- _YOUR GOAL_: A single number is needed: how many lines of the data hold the word "combo".

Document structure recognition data
___

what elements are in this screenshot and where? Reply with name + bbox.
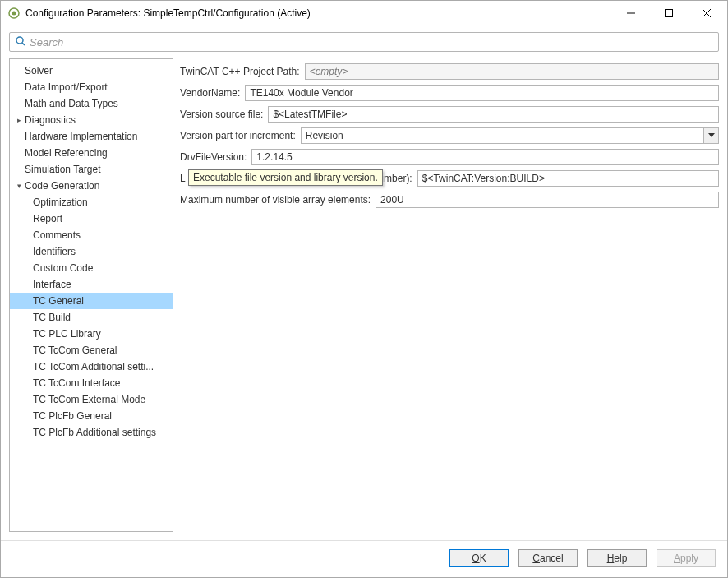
sidebar-item-label: Custom Code bbox=[33, 262, 93, 274]
row-load-repl: L Executable file version and library ve… bbox=[180, 170, 719, 187]
input-load-repl[interactable] bbox=[417, 170, 719, 187]
sidebar-item-label: Data Import/Export bbox=[25, 81, 108, 93]
sidebar-item-data-import-export[interactable]: Data Import/Export bbox=[10, 79, 173, 95]
sidebar-item-tc-plcfb-additional-settings[interactable]: TC PlcFb Additional settings bbox=[10, 424, 173, 441]
sidebar-item-label: Hardware Implementation bbox=[25, 131, 137, 142]
sidebar-item-label: TC TcCom External Mode bbox=[33, 394, 145, 405]
tree-caret-icon[interactable]: ▾ bbox=[15, 182, 23, 190]
svg-rect-3 bbox=[666, 10, 673, 17]
sidebar-item-hardware-implementation[interactable]: Hardware Implementation bbox=[10, 128, 173, 145]
combo-version-part-button[interactable] bbox=[703, 128, 718, 143]
maximize-button[interactable] bbox=[650, 1, 688, 25]
sidebar-item-custom-code[interactable]: Custom Code bbox=[10, 260, 173, 276]
sidebar-item-simulation-target[interactable]: Simulation Target bbox=[10, 161, 173, 178]
app-icon bbox=[7, 7, 21, 20]
window-title: Configuration Parameters: SimpleTempCtrl… bbox=[25, 7, 612, 19]
label-drv-file-version: DrvFileVersion: bbox=[180, 151, 247, 163]
sidebar-item-interface[interactable]: Interface bbox=[10, 276, 173, 293]
search-bar bbox=[1, 25, 727, 58]
sidebar-item-label: Simulation Target bbox=[25, 164, 101, 175]
sidebar-item-diagnostics[interactable]: ▸Diagnostics bbox=[10, 112, 173, 128]
sidebar-item-label: Identifiers bbox=[33, 246, 76, 257]
titlebar: Configuration Parameters: SimpleTempCtrl… bbox=[1, 1, 727, 25]
svg-point-6 bbox=[16, 37, 23, 44]
svg-line-7 bbox=[22, 43, 25, 45]
ok-button[interactable]: OK bbox=[449, 549, 509, 567]
sidebar-item-comments[interactable]: Comments bbox=[10, 227, 173, 243]
input-version-source[interactable] bbox=[268, 106, 719, 123]
minimize-button[interactable] bbox=[612, 1, 650, 25]
tree-caret-icon[interactable]: ▸ bbox=[15, 116, 23, 124]
sidebar-item-label: TC General bbox=[33, 295, 84, 307]
sidebar-item-tc-plc-library[interactable]: TC PLC Library bbox=[10, 326, 173, 342]
row-max-visible: Maximum number of visible array elements… bbox=[180, 192, 719, 208]
sidebar-item-identifiers[interactable]: Identifiers bbox=[10, 243, 173, 260]
sidebar-item-math-and-data-types[interactable]: Math and Data Types bbox=[10, 95, 173, 112]
sidebar-item-label: TC Build bbox=[33, 312, 71, 323]
sidebar-item-label: Code Generation bbox=[25, 180, 99, 192]
row-version-source: Version source file: bbox=[180, 106, 719, 123]
sidebar-item-code-generation[interactable]: ▾Code Generation bbox=[10, 178, 173, 194]
input-max-visible[interactable] bbox=[376, 192, 719, 208]
footer-buttons: OK Cancel Help Apply bbox=[1, 540, 727, 577]
search-box[interactable] bbox=[9, 32, 719, 52]
sidebar-item-label: TC PlcFb Additional settings bbox=[33, 427, 156, 438]
sidebar-item-label: TC PLC Library bbox=[33, 328, 101, 340]
sidebar-item-label: Interface bbox=[33, 279, 71, 290]
sidebar-item-label: TC TcCom General bbox=[33, 344, 117, 356]
sidebar-item-label: Report bbox=[33, 213, 62, 224]
sidebar-item-tc-general[interactable]: TC General bbox=[10, 293, 173, 309]
sidebar-item-tc-tccom-external-mode[interactable]: TC TcCom External Mode bbox=[10, 391, 173, 408]
row-drv-file-version: DrvFileVersion: bbox=[180, 149, 719, 165]
help-button[interactable]: Help bbox=[587, 549, 647, 567]
combo-version-part[interactable]: Revision bbox=[301, 127, 719, 144]
sidebar-item-report[interactable]: Report bbox=[10, 210, 173, 227]
input-drv-file-version[interactable] bbox=[251, 149, 719, 165]
label-project-path: TwinCAT C++ Project Path: bbox=[180, 66, 300, 77]
label-version-source: Version source file: bbox=[180, 109, 263, 120]
apply-button: Apply bbox=[657, 549, 716, 567]
sidebar-item-label: TC PlcFb General bbox=[33, 410, 112, 422]
svg-marker-8 bbox=[708, 133, 715, 137]
label-version-part: Version part for increment: bbox=[180, 130, 296, 141]
sidebar-item-tc-tccom-additional-setti[interactable]: TC TcCom Additional setti... bbox=[10, 358, 173, 375]
sidebar-item-model-referencing[interactable]: Model Referencing bbox=[10, 145, 173, 161]
sidebar-item-tc-tccom-interface[interactable]: TC TcCom Interface bbox=[10, 375, 173, 391]
sidebar-item-label: Comments bbox=[33, 229, 81, 241]
sidebar-item-tc-plcfb-general[interactable]: TC PlcFb General bbox=[10, 408, 173, 424]
input-project-path bbox=[305, 63, 719, 80]
row-version-part: Version part for increment: Revision bbox=[180, 127, 719, 144]
sidebar-item-solver[interactable]: Solver bbox=[10, 62, 173, 79]
window-controls bbox=[612, 1, 726, 25]
sidebar-item-label: Optimization bbox=[33, 197, 88, 208]
combo-version-part-value: Revision bbox=[302, 130, 703, 141]
search-icon bbox=[15, 35, 26, 49]
sidebar-tree[interactable]: SolverData Import/ExportMath and Data Ty… bbox=[9, 58, 173, 532]
main-content: SolverData Import/ExportMath and Data Ty… bbox=[1, 58, 727, 540]
search-input[interactable] bbox=[30, 36, 713, 49]
cancel-button[interactable]: Cancel bbox=[518, 549, 578, 567]
sidebar-item-label: Math and Data Types bbox=[25, 98, 118, 109]
sidebar-item-tc-build[interactable]: TC Build bbox=[10, 309, 173, 326]
sidebar-item-label: TC TcCom Additional setti... bbox=[33, 361, 154, 372]
form-panel: TwinCAT C++ Project Path: VendorName: Ve… bbox=[180, 58, 719, 532]
sidebar-item-label: TC TcCom Interface bbox=[33, 377, 120, 389]
sidebar-item-label: Solver bbox=[25, 65, 53, 76]
label-vendor-name: VendorName: bbox=[180, 87, 240, 99]
row-project-path: TwinCAT C++ Project Path: bbox=[180, 63, 719, 80]
sidebar-item-optimization[interactable]: Optimization bbox=[10, 194, 173, 210]
sidebar-item-label: Diagnostics bbox=[25, 114, 76, 126]
sidebar-item-tc-tccom-general[interactable]: TC TcCom General bbox=[10, 342, 173, 358]
label-load-repl-prefix: L bbox=[180, 173, 186, 184]
label-max-visible: Maximum number of visible array elements… bbox=[180, 194, 371, 206]
sidebar-item-label: Model Referencing bbox=[25, 147, 108, 159]
input-vendor-name[interactable] bbox=[245, 85, 719, 101]
row-vendor-name: VendorName: bbox=[180, 85, 719, 101]
svg-point-1 bbox=[12, 11, 16, 15]
close-button[interactable] bbox=[688, 1, 726, 25]
tooltip-drv-file-version: Executable file version and library vers… bbox=[188, 169, 383, 186]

___

- _ANSWER SECTION_: 3